Billy Straight

A Cold Heart

Flesh and Blood

 
The Conspiracy Club
by Jonathan Kellerman
(Ballantine, $7.99, V) ISBN 0-345-45258-5
**
  Jonathan Kellerman is well known for his thrillers featuring child psychologist Dr. Alex Delaware.  As many authors do, Kellerman has deviated from his famous character in The Conspiracy Club.

    When we meet Dr. Jeremy Carrier, he has thrown himself into his work as psychologist at City Central Hospital to avoid the pain of losing his girlfriend.  Jeremy’s whirlwind and passionate (bordering on obsessive) relationship with nurse Jocelyn Banks ended with her kidnapping and murder.  The detectives on her case consider Jeremy their number one suspect but don’t have evidence to make an arrest.  When other women are found murdered in similar manners, Jeremy decides to prove his innocence.  

Out of the blue, Dr. Arthur Chess, a pathologist at City Central Hospital, starts engaging Jeremy in conversations about evil.  He invites Jeremy to a dinner.  At the dinner are prominent members of the community who seem to have no connection to each other.  When Jeremy receives an anonymous article about an old murder, Dr. Chess is his first guess of the sender.  Dr. Chess has taken a sudden vacation out of the country leaving Jeremy to muddle over the clues alone.  From his travels, Dr. Chess sends postcards to Jeremy just saying “Traveling and learning.”

  Jeremy knows there has to be connection between the articles and the dinner guests, but what? With each article/clue he receives and each glimpse into the dinner attendees lives, Jeremy tries to figure out the connection.  The book’s goal is to build the reader’s interest as clues slowly filter in.  But it doesn’t work.  The clues come way too slowly.  Jeremy spends the majority of the book plodding along in his life while thinking about the teasers sent by Dr. Chess.  It takes over ¾ of the book for Jeremy to act and move forward.  

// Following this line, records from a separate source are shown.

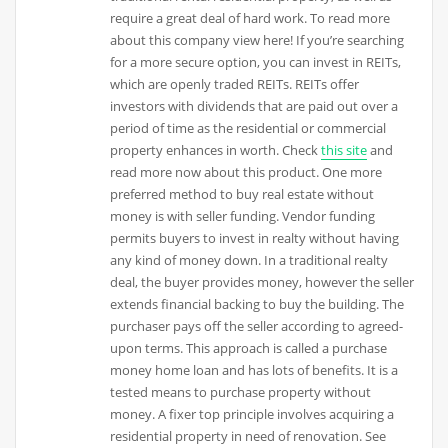
require a great deal of hard work. To read more
about this company view here! If you’re searching
for a more secure option, you can invest in REITs,
which are openly traded REITs. REITs offer
investors with dividends that are paid out over a
period of time as the residential or commercial
property enhances in worth. Check
this site
and
read more now about this product. One more
preferred method to buy real estate without
money is with seller funding. Vendor funding
permits buyers to invest in realty without having
any kind of money down. In a traditional realty
deal, the buyer provides money, however the seller
extends financial backing to buy the building. The
purchaser pays off the seller according to agreed-
upon terms. This approach is called a purchase
money home loan and has lots of benefits. It is a
tested means to purchase property without
money. A fixer top principle involves acquiring a
residential property in need of renovation. See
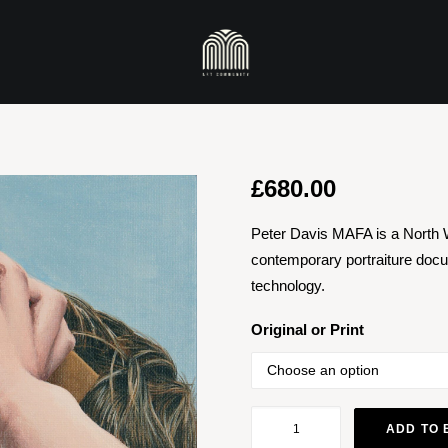
£
680.00
Peter Davis MAFA is a North 
contemporary portraiture docu
technology.
Original or Print
Cardboard
ADD TO 
Reality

Jeremy is a good guy but he doesn’t make a sympathetic character.  The reader is supposed to feel sorry for the loss of his girlfriend in brutal manner.  Their relationship was presented in a way that didn’t generate an empathetic response.  Jeremy and Jocelyn knew each other only for 5 months.  Their relationship was all about passion (but no sex scenes) and didn’t include common interests.  It’s hard to feel bad for a guy who is in such a superficial relationship. 

Also Jeremy’s acted oddly in some situations, such as his interaction with the police.  Despite knowing that he is their prime suspect, he freely calls the police to ask questions.  Wouldn’t the prime suspect in a murder usually try to avoid the police?

  As a fan of the Alex Delaware novels, I was hoping The Conspiracy Club would have the same thrill and attention grabbing suspense of the previous books.  The Conspiracy Club moves at a snail’s pace.  This book was easy to put down.  In fact, the only time the book held my full attention was when I was on stuck on an airplane.